# Answer Whether Following Statements Are True Or False Give Reasons

Answer, whether the following statements are true or false. Give reasons. (i) The set of even natural numbers less than 21 … ) n(A) =…

(i) Set of even natural number less than 21

= {2, 4, 6, 8, 10, 12, 14, 16, 18, 20}

∴ Cardinal Number of this set = 10

Set of odd natural numbers less than 21

= {1, 3, 5, 7, 9, 11, 13, 15, 17, 19}

∴ Cardinal number of this set = 10

Now, we see that cardinal numbers of both these sets = 10

∴ “The set of even natural  numbers less than 21 and the set of odd natural numbers less than 21 are equivalent sets” …….is True statement.

(ii) E = {Factors of 16}  1 × 16 = 16

= {1, 2, 4, 8, 16}    2 × 8 = 16

4 × 4 = 16

F = {Factors of 20}      1 × 20 = 20

= {1, 2, 4, 5, 10, 20}    2 × 10 = 20

4 × 5 = 20

Now we see that elements of set E and set F are not the same (identical)

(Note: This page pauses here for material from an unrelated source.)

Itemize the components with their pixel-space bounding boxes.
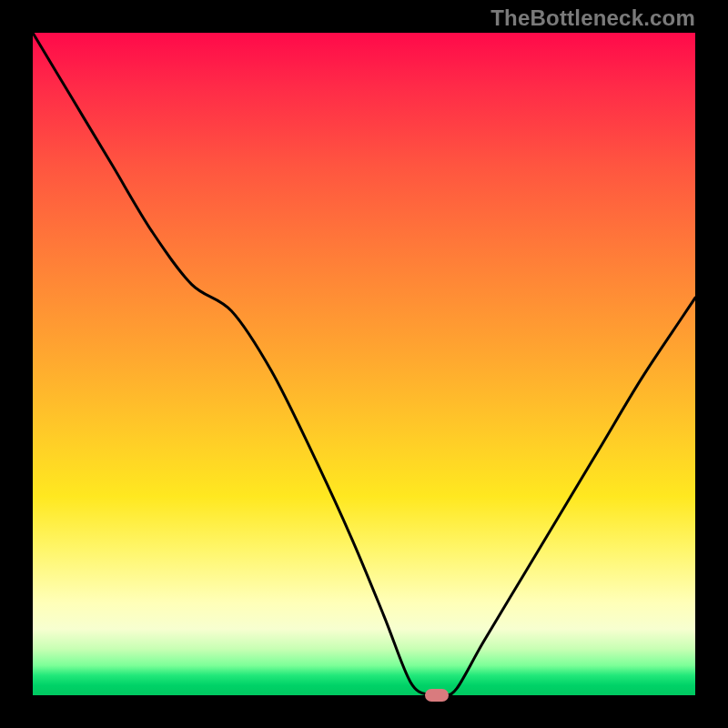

∴ “ If E = {Factors of 16} and F = {Factors of 20},

Then E = F” ………..IS A False statement.

(iii) A = {Integers less than 20}

= {19, 18, 17, 16, …….0, -1, -2, -3,…}

∴ “The set A = {Integers less than 20} is a finite set”……

…….is a False statement.

(iv) A = x : x is an even prime number} = {2}

∴ “If A = {X : X is an even prime number},

Then set A is empty” …..is a false statement.

(v) Set of odd prime numbers

= {3, 5, 7, 11, 13, 17, 19, 23,…..}

∴ “The set of odd prime numbers is the empty set”….. is a false statement.

(vi) Integers Square of Integer whole No.

0      :      (0)2     =        0           0

±1   :     (±1)2    =        1           1

±2    :     (±2)2   =         4           2

±3    :     (±3)2    =        9         3

±4    :      (±4)2   =        16         4

±5     :      (±5)2   =        25       5

…….    :      ……         ……   ……

…….    :       ……..      ……   …….

∴ Set of square of integers

= {0, 1, 4, 9, 16, 25,……}

Set of whole numbers = {0, 1, 2, 3, 4, 5, 6, 7,…}

Hence “ The set of squares of integers and the set of whole numbers are equal …. False statement.

(vii) n(P)   = n(M)

It means number of elements of set P

= Number of elements of set M.

∴ Sets P and M are equivalent.

∴ “ If n(p) = n(M), then P ↔ M” is a true statement.

(viii) Set P = set M

It means sets P and M are equal. Equal sets are equivalent also.

∴ Number of elements of set P = Number of elements of set M

∴ “ If set P = Set M, then n(P) = n(M)”

……………… is a True statement.

(ix) n(A)  = n(B)

⇒ Number of elements of set A = Number of elements of set B

∴ Given sets are equivalent but not equal.

∴ “n(A) = n(B) ⇒ A = B” ……………..is a False statement.